◆ WORK REQUIRED: Nothing in the data may be altered; restate all of it exactly.

◆ SOURCE MATERIAL:
***
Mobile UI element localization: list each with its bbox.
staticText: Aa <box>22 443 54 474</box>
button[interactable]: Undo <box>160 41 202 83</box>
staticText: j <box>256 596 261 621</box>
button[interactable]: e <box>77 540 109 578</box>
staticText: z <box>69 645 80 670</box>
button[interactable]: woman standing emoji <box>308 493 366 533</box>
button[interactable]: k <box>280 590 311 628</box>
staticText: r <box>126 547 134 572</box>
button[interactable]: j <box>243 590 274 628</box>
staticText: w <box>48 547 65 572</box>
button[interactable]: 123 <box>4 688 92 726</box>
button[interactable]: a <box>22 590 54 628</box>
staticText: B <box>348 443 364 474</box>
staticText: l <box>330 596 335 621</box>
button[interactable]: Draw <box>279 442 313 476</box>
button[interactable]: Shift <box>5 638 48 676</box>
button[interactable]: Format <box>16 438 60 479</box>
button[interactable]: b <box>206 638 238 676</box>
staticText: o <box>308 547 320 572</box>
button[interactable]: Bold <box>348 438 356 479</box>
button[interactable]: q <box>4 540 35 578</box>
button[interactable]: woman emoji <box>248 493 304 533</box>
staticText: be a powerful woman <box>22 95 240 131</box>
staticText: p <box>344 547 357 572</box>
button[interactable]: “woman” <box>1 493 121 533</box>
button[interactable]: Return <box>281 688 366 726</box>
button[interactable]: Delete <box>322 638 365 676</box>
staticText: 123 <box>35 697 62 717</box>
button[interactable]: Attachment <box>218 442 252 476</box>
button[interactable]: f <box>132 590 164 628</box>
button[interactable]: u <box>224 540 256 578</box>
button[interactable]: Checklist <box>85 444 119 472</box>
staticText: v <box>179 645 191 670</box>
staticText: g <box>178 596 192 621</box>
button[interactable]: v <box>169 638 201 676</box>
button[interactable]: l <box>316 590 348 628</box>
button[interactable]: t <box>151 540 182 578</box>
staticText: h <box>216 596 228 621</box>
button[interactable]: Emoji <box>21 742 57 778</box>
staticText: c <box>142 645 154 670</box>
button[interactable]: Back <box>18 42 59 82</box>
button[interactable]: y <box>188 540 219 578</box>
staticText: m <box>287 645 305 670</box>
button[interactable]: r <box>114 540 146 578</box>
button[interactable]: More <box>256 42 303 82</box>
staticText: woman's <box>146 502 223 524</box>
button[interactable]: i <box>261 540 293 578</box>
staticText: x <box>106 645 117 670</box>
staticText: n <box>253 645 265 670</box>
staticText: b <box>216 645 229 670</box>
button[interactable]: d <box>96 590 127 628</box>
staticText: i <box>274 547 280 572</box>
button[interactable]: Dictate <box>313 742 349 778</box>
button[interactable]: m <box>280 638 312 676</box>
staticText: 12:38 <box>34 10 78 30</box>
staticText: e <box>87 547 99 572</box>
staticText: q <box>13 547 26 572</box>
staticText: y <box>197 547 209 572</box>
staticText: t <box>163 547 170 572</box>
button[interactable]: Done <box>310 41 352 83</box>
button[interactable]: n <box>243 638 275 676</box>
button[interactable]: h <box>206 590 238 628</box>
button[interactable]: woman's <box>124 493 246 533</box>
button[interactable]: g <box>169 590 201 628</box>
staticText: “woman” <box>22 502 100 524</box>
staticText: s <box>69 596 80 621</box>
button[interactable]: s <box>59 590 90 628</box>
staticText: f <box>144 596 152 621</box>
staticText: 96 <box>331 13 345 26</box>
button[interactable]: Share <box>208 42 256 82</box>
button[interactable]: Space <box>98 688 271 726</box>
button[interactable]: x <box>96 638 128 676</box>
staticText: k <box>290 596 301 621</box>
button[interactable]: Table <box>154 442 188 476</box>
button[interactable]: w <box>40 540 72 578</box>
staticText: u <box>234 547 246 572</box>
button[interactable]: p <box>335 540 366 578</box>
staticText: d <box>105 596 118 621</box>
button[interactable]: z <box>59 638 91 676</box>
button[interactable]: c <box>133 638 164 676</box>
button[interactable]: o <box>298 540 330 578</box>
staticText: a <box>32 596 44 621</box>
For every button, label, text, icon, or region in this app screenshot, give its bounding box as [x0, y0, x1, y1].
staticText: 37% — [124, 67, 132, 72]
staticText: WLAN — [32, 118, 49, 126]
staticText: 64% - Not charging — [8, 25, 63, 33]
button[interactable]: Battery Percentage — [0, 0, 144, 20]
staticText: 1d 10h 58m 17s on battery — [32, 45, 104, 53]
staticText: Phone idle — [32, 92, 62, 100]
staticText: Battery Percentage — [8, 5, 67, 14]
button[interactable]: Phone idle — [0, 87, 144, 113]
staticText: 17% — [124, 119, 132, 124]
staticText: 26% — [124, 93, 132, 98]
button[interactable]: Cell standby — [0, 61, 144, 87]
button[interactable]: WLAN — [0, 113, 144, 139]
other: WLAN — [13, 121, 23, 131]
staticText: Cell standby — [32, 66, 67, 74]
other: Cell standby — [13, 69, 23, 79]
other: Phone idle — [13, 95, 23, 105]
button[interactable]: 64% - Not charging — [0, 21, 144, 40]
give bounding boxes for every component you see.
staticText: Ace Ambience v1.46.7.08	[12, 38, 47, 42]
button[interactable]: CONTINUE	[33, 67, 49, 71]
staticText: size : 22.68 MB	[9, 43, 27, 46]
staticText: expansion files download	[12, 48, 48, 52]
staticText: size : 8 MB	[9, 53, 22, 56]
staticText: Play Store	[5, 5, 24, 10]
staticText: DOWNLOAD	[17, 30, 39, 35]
***
◆ SOLUTION TO THE EXERCISE:
Mobile UI element localization: list each with its bbox.
staticText: Aa <box>22 443 54 474</box>
button[interactable]: Undo <box>160 41 202 83</box>
staticText: j <box>256 596 261 621</box>
button[interactable]: e <box>77 540 109 578</box>
staticText: z <box>69 645 80 670</box>
button[interactable]: woman standing emoji <box>308 493 366 533</box>
button[interactable]: k <box>280 590 311 628</box>
staticText: r <box>126 547 134 572</box>
button[interactable]: j <box>243 590 274 628</box>
staticText: w <box>48 547 65 572</box>
button[interactable]: 123 <box>4 688 92 726</box>
button[interactable]: a <box>22 590 54 628</box>
staticText: B <box>348 443 364 474</box>
staticText: l <box>330 596 335 621</box>
button[interactable]: Draw <box>279 442 313 476</box>
button[interactable]: Shift <box>5 638 48 676</box>
button[interactable]: Format <box>16 438 60 479</box>
button[interactable]: b <box>206 638 238 676</box>
staticText: o <box>308 547 320 572</box>
button[interactable]: Bold <box>348 438 356 479</box>
button[interactable]: q <box>4 540 35 578</box>
button[interactable]: woman emoji <box>248 493 304 533</box>
staticText: be a powerful woman <box>22 95 240 131</box>
staticText: p <box>344 547 357 572</box>
button[interactable]: “woman” <box>1 493 121 533</box>
button[interactable]: Return <box>281 688 366 726</box>
button[interactable]: Delete <box>322 638 365 676</box>
staticText: 123 <box>35 697 62 717</box>
button[interactable]: Attachment <box>218 442 252 476</box>
button[interactable]: f <box>132 590 164 628</box>
button[interactable]: u <box>224 540 256 578</box>
button[interactable]: Checklist <box>85 444 119 472</box>
staticText: v <box>179 645 191 670</box>
staticText: g <box>178 596 192 621</box>
button[interactable]: v <box>169 638 201 676</box>
button[interactable]: l <box>316 590 348 628</box>
button[interactable]: t <box>151 540 182 578</box>
staticText: h <box>216 596 228 621</box>
button[interactable]: Emoji <box>21 742 57 778</box>
staticText: c <box>142 645 154 670</box>
button[interactable]: Back <box>18 42 59 82</box>
button[interactable]: y <box>188 540 219 578</box>
staticText: m <box>287 645 305 670</box>
button[interactable]: r <box>114 540 146 578</box>
button[interactable]: More <box>256 42 303 82</box>
staticText: woman's <box>146 502 223 524</box>
button[interactable]: i <box>261 540 293 578</box>
staticText: x <box>106 645 117 670</box>
staticText: n <box>253 645 265 670</box>
staticText: b <box>216 645 229 670</box>
button[interactable]: d <box>96 590 127 628</box>
staticText: i <box>274 547 280 572</box>
button[interactable]: Dictate <box>313 742 349 778</box>
button[interactable]: m <box>280 638 312 676</box>
staticText: 12:38 <box>34 10 78 30</box>
staticText: e <box>87 547 99 572</box>
staticText: q <box>13 547 26 572</box>
staticText: y <box>197 547 209 572</box>
staticText: t <box>163 547 170 572</box>
button[interactable]: Done <box>310 41 352 83</box>
button[interactable]: n <box>243 638 275 676</box>
button[interactable]: h <box>206 590 238 628</box>
button[interactable]: woman's <box>124 493 246 533</box>
button[interactable]: g <box>169 590 201 628</box>
staticText: “woman” <box>22 502 100 524</box>
staticText: s <box>69 596 80 621</box>
button[interactable]: s <box>59 590 90 628</box>
staticText: f <box>144 596 152 621</box>
staticText: 96 <box>331 13 345 26</box>
button[interactable]: Share <box>208 42 256 82</box>
button[interactable]: Space <box>98 688 271 726</box>
button[interactable]: x <box>96 638 128 676</box>
staticText: k <box>290 596 301 621</box>
button[interactable]: Table <box>154 442 188 476</box>
button[interactable]: w <box>40 540 72 578</box>
staticText: u <box>234 547 246 572</box>
button[interactable]: p <box>335 540 366 578</box>
staticText: d <box>105 596 118 621</box>
button[interactable]: z <box>59 638 91 676</box>
button[interactable]: c <box>133 638 164 676</box>
button[interactable]: o <box>298 540 330 578</box>
staticText: a <box>32 596 44 621</box>
For every button, label, text, icon, or region in this app screenshot, give its bounding box as [x0, y0, x1, y1].
staticText: 37% — [124, 67, 132, 72]
staticText: WLAN — [32, 118, 49, 126]
staticText: 64% - Not charging — [8, 25, 63, 33]
button[interactable]: Battery Percentage — [0, 0, 144, 20]
staticText: 1d 10h 58m 17s on battery — [32, 45, 104, 53]
staticText: Phone idle — [32, 92, 62, 100]
staticText: Battery Percentage — [8, 5, 67, 14]
button[interactable]: Phone idle — [0, 87, 144, 113]
staticText: 17% — [124, 119, 132, 124]
staticText: 26% — [124, 93, 132, 98]
button[interactable]: Cell standby — [0, 61, 144, 87]
button[interactable]: WLAN — [0, 113, 144, 139]
other: WLAN — [13, 121, 23, 131]
staticText: Cell standby — [32, 66, 67, 74]
other: Cell standby — [13, 69, 23, 79]
other: Phone idle — [13, 95, 23, 105]
button[interactable]: 64% - Not charging — [0, 21, 144, 40]
give bounding boxes for every component you see.
staticText: Ace Ambience v1.46.7.08	[12, 38, 47, 42]
button[interactable]: CONTINUE	[33, 67, 49, 71]
staticText: size : 22.68 MB	[9, 43, 27, 46]
staticText: expansion files download	[12, 48, 48, 52]
staticText: size : 8 MB	[9, 53, 22, 56]
staticText: Play Store	[5, 5, 24, 10]
staticText: DOWNLOAD	[17, 30, 39, 35]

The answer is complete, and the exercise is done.